Letture
Lo scaffale
I lunghi marciapiedi della vita. L’America secondo Philip Roth

«Io scorro veloce lungo i marciapiedi della vita»: è un personaggio fondamentale di Philip Roth che dice così, Mickey Sabbath (“Il teatro di Sabbath”, 1995), ma può anche darsi che sia Roth stesso che sta parlando di sé. In effetti suona come una frase perfetta, per lui, per la sua letteratura che realmente “scorre” lungo ben trentuno romanzi: che “i marciapiedi della vita” siano proprio i suoi libri? Bravo, dunque, Antonio Cennamo, gran conoscitore della letteratura americana, a scovare quella frasetta illuminante di Roth per illuminare il continuo gioco di specchi fra la vita, cioè la vita di Roth, e la letteratura, sapendolo fare forse come nessun altro.
Cennamo, in questa raccolta dei suoi pezzi per il blog “Telegraph avenue”, che appunto si intitola semplicemente come il suo blog (Argon edizioni), ci spiega in poche righe il nucleo della poetica del grande scrittore di Newark: impresa non semplice per un autore che – per così dire – sfugge da tutte le parti, un po’ carnefice un po’ vittima, un po’ volgare un po’ sublime, un po’ terra terra un po’ visionario, sicché con lui si deve sempre ingaggiare una lotta per afferrare il bandolo di un discorso che fa credere di poter arrivare a una verità che ovviamente non arriva mai. E fa brillare, Roth, l’illusione del Grande Romanzo Americano – cui si avvicinò con “Pastorale americana”, che per una generazione almeno rappresentò quello che Scott Fitzgerald fu per molte generazioni.
Questa è probabilmente la vetta rothiana dove – nota Cennamo – la forza sta nell’«intreccio tra le vicende familiari e la storia della nazione», oltre che nella grandezza dei personaggi, tra tutti lo “Svedese”: «Negli anni della guerra, quando ero ancora alle elementari, questo era un nome magico nel nostro quartiere di Newark, anche per gli adulti della generazione successiva a quella del vecchio ghetto cittadino di Prince Street che non erano ancora così perfettamente americanizzati da restare a bocca aperta davanti alla bravura di un atleta del liceo».

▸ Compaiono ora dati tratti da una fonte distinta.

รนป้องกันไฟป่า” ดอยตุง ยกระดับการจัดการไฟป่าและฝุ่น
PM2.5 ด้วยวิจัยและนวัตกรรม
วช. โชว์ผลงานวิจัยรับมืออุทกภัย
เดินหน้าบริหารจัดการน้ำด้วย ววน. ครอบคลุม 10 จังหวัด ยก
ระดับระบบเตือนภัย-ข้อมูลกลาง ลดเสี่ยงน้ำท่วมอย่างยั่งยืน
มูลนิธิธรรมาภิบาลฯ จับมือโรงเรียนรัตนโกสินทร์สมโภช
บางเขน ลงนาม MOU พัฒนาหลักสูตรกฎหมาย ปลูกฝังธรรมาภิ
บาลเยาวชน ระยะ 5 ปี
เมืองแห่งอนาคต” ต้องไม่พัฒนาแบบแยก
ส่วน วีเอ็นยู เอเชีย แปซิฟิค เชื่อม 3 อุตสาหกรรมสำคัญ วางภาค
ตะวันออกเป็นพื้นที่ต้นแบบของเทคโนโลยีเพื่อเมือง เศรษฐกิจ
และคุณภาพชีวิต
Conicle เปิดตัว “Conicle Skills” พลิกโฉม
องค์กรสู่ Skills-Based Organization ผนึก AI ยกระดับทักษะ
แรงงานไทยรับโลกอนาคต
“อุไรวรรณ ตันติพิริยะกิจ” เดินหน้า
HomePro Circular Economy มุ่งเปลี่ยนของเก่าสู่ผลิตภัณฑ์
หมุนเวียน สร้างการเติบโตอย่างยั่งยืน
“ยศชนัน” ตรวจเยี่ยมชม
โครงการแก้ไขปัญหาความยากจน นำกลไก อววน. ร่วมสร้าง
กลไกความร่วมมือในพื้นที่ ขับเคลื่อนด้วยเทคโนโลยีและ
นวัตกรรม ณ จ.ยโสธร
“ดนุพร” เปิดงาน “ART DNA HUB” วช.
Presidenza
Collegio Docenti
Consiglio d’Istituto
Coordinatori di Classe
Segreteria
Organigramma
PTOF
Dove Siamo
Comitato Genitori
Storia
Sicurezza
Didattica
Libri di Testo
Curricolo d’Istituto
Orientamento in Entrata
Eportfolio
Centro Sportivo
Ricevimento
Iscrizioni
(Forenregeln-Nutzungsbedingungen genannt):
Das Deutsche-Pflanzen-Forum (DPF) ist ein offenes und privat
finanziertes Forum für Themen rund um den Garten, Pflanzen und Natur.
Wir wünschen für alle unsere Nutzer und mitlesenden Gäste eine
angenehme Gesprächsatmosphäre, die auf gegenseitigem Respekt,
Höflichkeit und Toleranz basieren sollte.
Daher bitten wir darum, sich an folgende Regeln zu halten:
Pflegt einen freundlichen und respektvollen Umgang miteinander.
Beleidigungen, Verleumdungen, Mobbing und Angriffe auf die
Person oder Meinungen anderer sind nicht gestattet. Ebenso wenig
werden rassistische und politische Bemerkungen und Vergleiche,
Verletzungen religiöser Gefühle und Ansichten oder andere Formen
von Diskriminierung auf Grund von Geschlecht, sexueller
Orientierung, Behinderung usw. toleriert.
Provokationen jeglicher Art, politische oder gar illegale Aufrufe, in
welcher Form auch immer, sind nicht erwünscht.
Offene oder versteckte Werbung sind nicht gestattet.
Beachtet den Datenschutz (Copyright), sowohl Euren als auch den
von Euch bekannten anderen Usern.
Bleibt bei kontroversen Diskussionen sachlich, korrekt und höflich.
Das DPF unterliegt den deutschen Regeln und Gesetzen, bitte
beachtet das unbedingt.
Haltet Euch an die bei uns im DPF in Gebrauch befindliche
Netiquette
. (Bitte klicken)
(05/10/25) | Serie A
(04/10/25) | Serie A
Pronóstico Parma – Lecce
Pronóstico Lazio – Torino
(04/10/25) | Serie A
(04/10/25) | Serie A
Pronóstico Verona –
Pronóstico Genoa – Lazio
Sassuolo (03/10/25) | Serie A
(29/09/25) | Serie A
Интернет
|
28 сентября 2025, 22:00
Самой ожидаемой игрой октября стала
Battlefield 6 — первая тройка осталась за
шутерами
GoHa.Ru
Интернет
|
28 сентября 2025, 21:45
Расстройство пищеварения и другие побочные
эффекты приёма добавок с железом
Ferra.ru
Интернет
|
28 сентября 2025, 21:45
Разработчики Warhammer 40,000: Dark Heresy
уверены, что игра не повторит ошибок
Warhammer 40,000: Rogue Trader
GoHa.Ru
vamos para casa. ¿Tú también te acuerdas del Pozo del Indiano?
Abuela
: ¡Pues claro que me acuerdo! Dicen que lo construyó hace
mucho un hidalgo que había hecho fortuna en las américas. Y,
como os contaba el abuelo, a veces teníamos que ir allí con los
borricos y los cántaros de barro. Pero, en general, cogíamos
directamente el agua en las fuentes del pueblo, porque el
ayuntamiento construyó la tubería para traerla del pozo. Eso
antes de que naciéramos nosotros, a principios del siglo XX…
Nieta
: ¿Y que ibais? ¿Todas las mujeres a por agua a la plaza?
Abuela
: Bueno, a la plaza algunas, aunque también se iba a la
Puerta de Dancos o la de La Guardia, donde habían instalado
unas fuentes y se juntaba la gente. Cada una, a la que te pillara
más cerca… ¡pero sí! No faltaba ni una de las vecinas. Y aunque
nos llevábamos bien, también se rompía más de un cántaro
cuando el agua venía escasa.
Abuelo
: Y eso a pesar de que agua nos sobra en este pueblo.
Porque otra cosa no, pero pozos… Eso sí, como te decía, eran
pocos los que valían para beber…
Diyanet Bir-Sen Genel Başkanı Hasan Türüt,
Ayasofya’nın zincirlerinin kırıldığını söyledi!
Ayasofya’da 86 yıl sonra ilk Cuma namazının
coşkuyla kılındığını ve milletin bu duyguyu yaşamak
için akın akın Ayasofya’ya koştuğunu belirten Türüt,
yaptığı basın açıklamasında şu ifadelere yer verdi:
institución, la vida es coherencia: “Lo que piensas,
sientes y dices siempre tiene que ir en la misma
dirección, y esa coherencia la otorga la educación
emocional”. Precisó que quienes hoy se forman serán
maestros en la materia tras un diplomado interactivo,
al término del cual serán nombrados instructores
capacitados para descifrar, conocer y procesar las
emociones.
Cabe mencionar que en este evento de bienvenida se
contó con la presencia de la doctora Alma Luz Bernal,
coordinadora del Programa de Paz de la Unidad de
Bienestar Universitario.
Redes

Nella vicenda che ruota attorno allo Svedese ci sono tutte quelle rises and falls, ascese e cadute, che sono il paradigma dell’America; ed è per questo che, anche se forse non è il più “bello”, “Pastorale americana” è il più amato dei romanzi di Roth. Tra i quali ci sono inevitabilmente grandi ascese e qualche caduta, ma a tanti anni dalla sua morte vale la pena di esplorare, o ri-esplorare, qualche titolo forse dimenticato: “Patrimonio”, per esempio, altissimo e commovente distacco tra figlio e padre; forse il primo lontanissimo romanzo, “Goodbye, Columbus”, dove in poche pagine c’è già mezzo Roth; l’ultimo, “Nemesi”, la malattia, l’incombenza della tragedia.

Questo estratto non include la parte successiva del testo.